* Instructions to follow
For each record below, set it down exactly but leave out any picture.

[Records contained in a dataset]
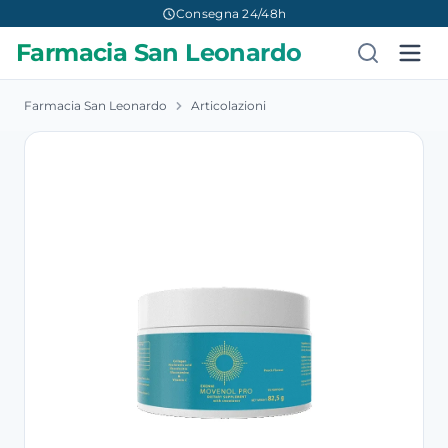
Consegna 24/48h
Farmacia San Leonardo
Farmacia San Leonardo
Articolazioni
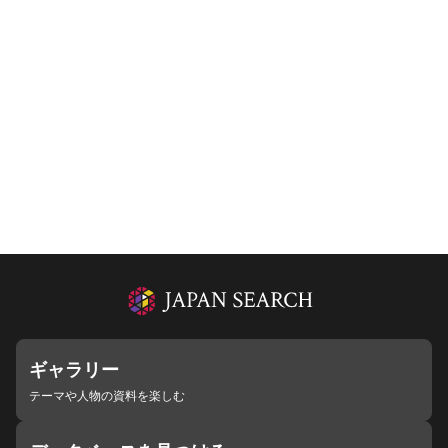
ギャラリー
テーマや人物の資料を楽しむ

* Task output
Consegna 24/48h
Farmacia San Leonardo
Farmacia San Leonardo
Articolazioni
ギャラリー
テーマや人物の資料を楽しむ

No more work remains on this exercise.